Only one stretch of the data below is wanted: the lines from the one with "не здаються. Допомагають" through the one with "допомогу туди, де", repeated exactly.

*** Opening of Input data ***

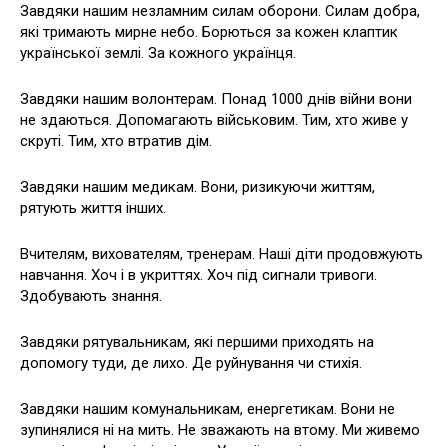
Завдяки нашим незламним силам оборони. Силам добра,
які тримають мирне небо. Борються за кожен клаптик
української землі. За кожного українця.
Завдяки нашим волонтерам. Понад 1000 днів війни вони
не здаються. Допомагають військовим. Тим, хто живе у
скруті. Тим, хто втратив дім.
Завдяки нашим медикам. Вони, ризикуючи життям,
рятують життя інших.
Вчителям, вихователям, тренерам. Наші діти продовжують
навчання. Хоч і в укриттях. Хоч під сигнали тривоги.
Здобувають знання.
Завдяки рятувальникам, які першими приходять на
допомогу туди, де лихо. Де руйнування чи стихія.
Завдяки нашим комунальникам, енергетикам. Вони не
зупинялися ні на мить. Не зважають на втому. Ми живемо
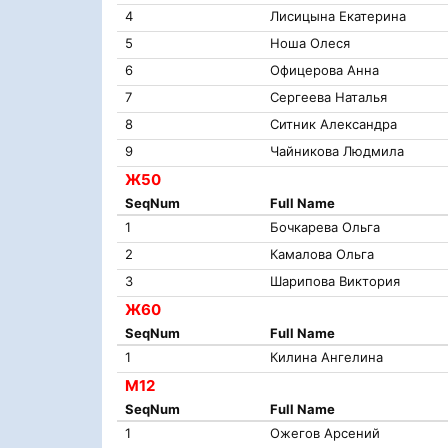
4
Лисицына Екатерина
5
Ноша Олеся
6
Офицерова Анна
7
Сергеева Наталья
8
Ситник Александра
9
Чайникова Людмила
Ж50
SeqNum
Full Name
1
Бочкарева Ольга
2
Камалова Ольга
3
Шарипова Виктория
Ж60
SeqNum
Full Name
1
Килина Ангелина
М12
SeqNum
Full Name
1
Ожегов Арсений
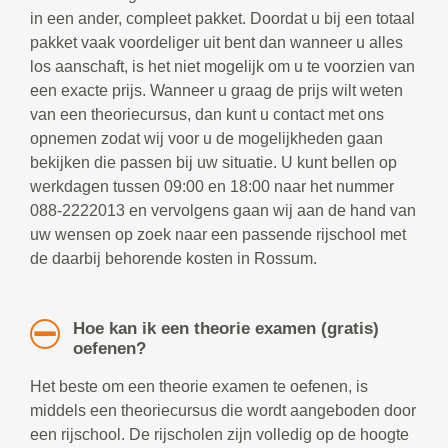
in een ander, compleet pakket. Doordat u bij een totaal
pakket vaak voordeliger uit bent dan wanneer u alles
los aanschaft, is het niet mogelijk om u te voorzien van
een exacte prijs. Wanneer u graag de prijs wilt weten
van een theoriecursus, dan kunt u contact met ons
opnemen zodat wij voor u de mogelijkheden gaan
bekijken die passen bij uw situatie. U kunt bellen op
werkdagen tussen 09:00 en 18:00 naar het nummer
088-2222013 en vervolgens gaan wij aan de hand van
uw wensen op zoek naar een passende rijschool met
de daarbij behorende kosten in Rossum.
Hoe kan ik een theorie examen (gratis)
oefenen?
Het beste om een theorie examen te oefenen, is
middels een theoriecursus die wordt aangeboden door
een rijschool. De rijscholen zijn volledig op de hoogte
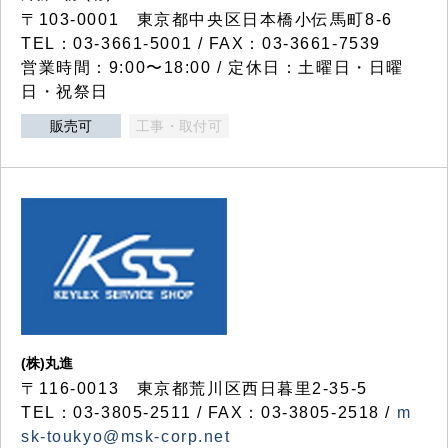
〒103-0001 東京都中央区日本橋小伝馬町8-6
TEL：03-3661-5001 / FAX：03-3661-7539
営業時間：9:00〜18:00 / 定休日：土曜日・日曜
日・祝祭日
販売可
工事・取付可
(株)丸進
〒116-0013 東京都荒川区西日暮里2-35-5
TEL：03-3805-2511 / FAX：03-3805-2518 /
m
sk-toukyo@msk-corp.net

*** Close of Input data ***

**Solution**
не здаються. Допомагають військовим. Тим, хто живе у
скруті. Тим, хто втратив дім.
Завдяки нашим медикам. Вони, ризикуючи життям,
рятують життя інших.
Вчителям, вихователям, тренерам. Наші діти продовжують
навчання. Хоч і в укриттях. Хоч під сигнали тривоги.
Здобувають знання.
Завдяки рятувальникам, які першими приходять на
допомогу туди, де лихо. Де руйнування чи стихія.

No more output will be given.